The impact of afforestation and deforestation on the carbon cycle and carbon sequestration in agricultural landscape has been well studied, while the direction and magnitude of the effects on soil CH₄ fluxes remain uncertain in particular in the subtropical region. Thus, multi-site and multi-year field experiments were conducted to measure soil CH₄ fluxes from an afforestation chronosequence (cropland [wheat-maize rotation], 15-year old forest, 20-year old forest and 30-year forest) and a deforestation chronosequence (secondary forest, grassland, cropland without fertilization and cropland with fertilization [wheat-maize rotation]) in a subtropical agricultural landscape from 2012 to 2017. The soil at all land uses functioned exclusively as a sink for atmospheric CH₄ through the whole experimental years. Soil CH₄ uptakes showed great seasonal and inter-annual variations along with those of temporal patterns of soil environmental variables. At the afforestation chronosequence, annual CH₄ uptake rates averaged 1.37, 1.68, 1.80 and 2.97 kg C ha⁻¹ yr⁻¹ for cropland, 15-year old forest, 20-year old forest and 30-year old forest. Compared to cropland, afforestation increased annual CH₄ uptake by 23 to 117%. Soil CH₄ uptake decreased with increasing soil content, soil NH₄⁺ content and soil NO₃⁻ content but increased with increasing soil DOC content at the afforestation chronosequence (P < 0.05).
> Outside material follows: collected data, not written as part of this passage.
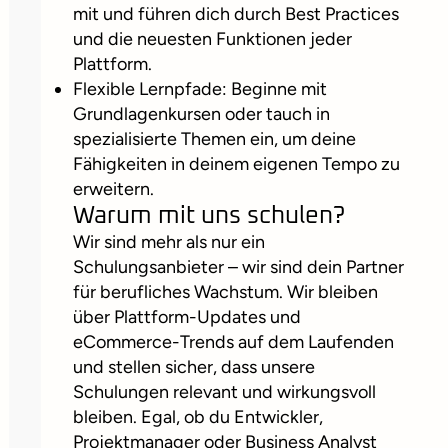
mit und führen dich durch Best Practices
und die neuesten Funktionen jeder
Plattform.
Flexible Lernpfade: Beginne mit
Grundlagenkursen oder tauch in
spezialisierte Themen ein, um deine
Fähigkeiten in deinem eigenen Tempo zu
erweitern.
Warum mit uns schulen?
Wir sind mehr als nur ein
Schulungsanbieter – wir sind dein Partner
für berufliches Wachstum. Wir bleiben
über Plattform-Updates und
eCommerce-Trends auf dem Laufenden
und stellen sicher, dass unsere
Schulungen relevant und wirkungsvoll
bleiben. Egal, ob du Entwickler,
Projektmanager oder Business Analyst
At the deforestation chronosequence, annual CH₄ uptake rates were 1.37, 1.70, 1.77 and 2.01 kg C ha⁻¹ yr⁻¹ for secondary forest, grassland, cropland without fertilization and cropland with fertilization. Compared to secondary forest, deforestation increased annual CH₄ uptake by 24 to 47%. Soil CH₄ uptakes were negatively correlated with soil water content and positively correlated with soil NO₃⁻ content. We conclude that both afforestation and deforestation have the potential to increase the sink capacities of atmospheric CH₄ in the subtropical agricultural landscape and consequently provide the negative feedbacks to climate system.